Preparing For Bariatric Surgery

Evaluation for Weight Loss Surgery

Your initial visit with your surgeon and/or nurse practitioner will involve review of your medical history and completion of a physical exam. You will also be asked to see a nutritionist and mental health professional who will help evaluate your knowledge about nutrition and your commitment to change. These assessments are most often a requirement of insurance companies in the approval process and help prepare you for the process of lifestyle changes needed to succeed with postoperative weight loss.
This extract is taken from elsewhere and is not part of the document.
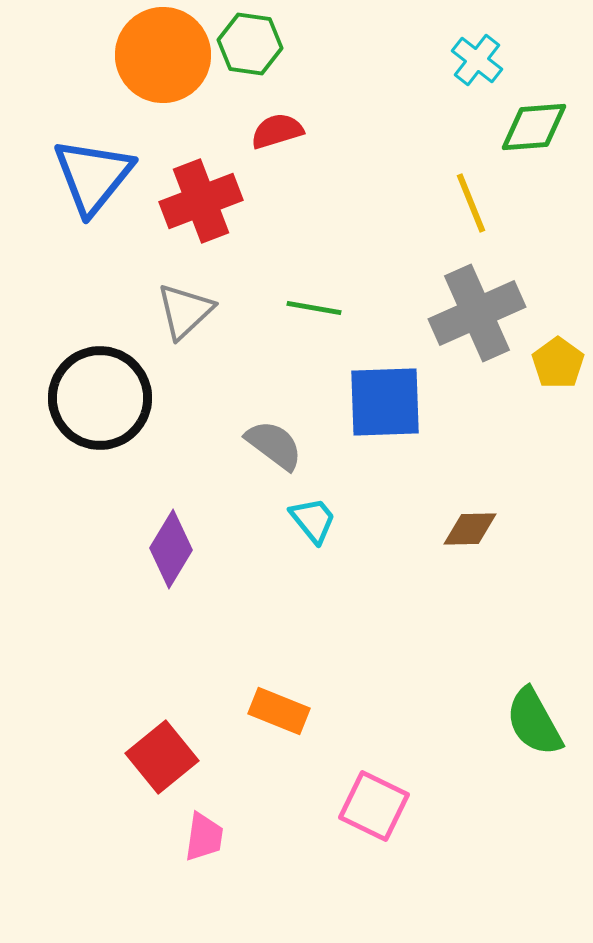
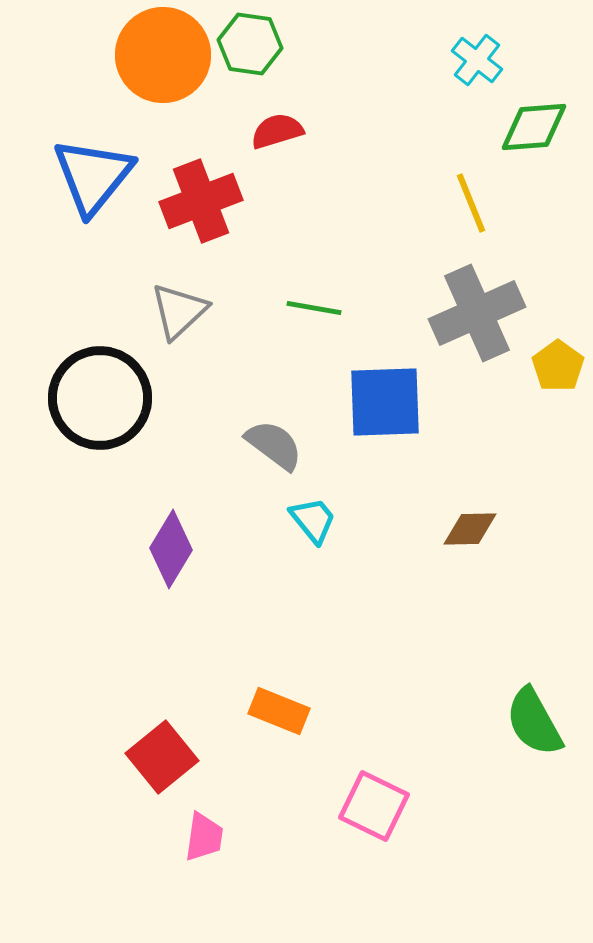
gray triangle: moved 6 px left
yellow pentagon: moved 3 px down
The Impact of Medical Problems

Medical problems, such as serious heart or lung problems, can increase the risk of any surgery. On the other hand, if they are problems that are related to the patient's weight, they also increase the need for surgery. Severe medical problems may not dissuade the surgeon from recommending weight loss surgery if it is otherwise appropriate, but those conditions will make a patient's risk higher than average.

Before Your Appointment

  • Select a primary care physician if you don't already have one, and establish a relationship with him or her. Work with your physician to ensure that your routine health maintenance testing is current. For example, women may have a pap smear, and if over 40 years of age, a breast exam. And for men, this may include a prostate specific antigen test (PSA).
  • Make a list of all the diets you have tried (a diet history) and bring it to your doctor.
  • Bring any pertinent medical data to your appointment with the bariatric surgeon - this would include reports of special tests (echocardiogram, sleep study, etc.) or hospital discharge summary if you have been in the hospital.
  • Bring a list of your medications with dose and schedule.
  • Stop smoking. Surgical patients who use tobacco products are at a higher surgical risk.

The Hospital Stay

What to Bring

Basic toiletries (comb, toothbrush, etc.) and clothing may be provided by the hospital, but most people prefer to bring their own. Choose clothes for your stay that are easy to put on and take off. Because of your incision, your clothes may become stained by blood or other body fluids.

Other ideas:

  • Reading and writing materials
  • Crossword and other puzzles
  • Personal toiletries
  • Bathrobe and slippers
  • A list of your current medications

Do not bring valuables or your medications to the hospital.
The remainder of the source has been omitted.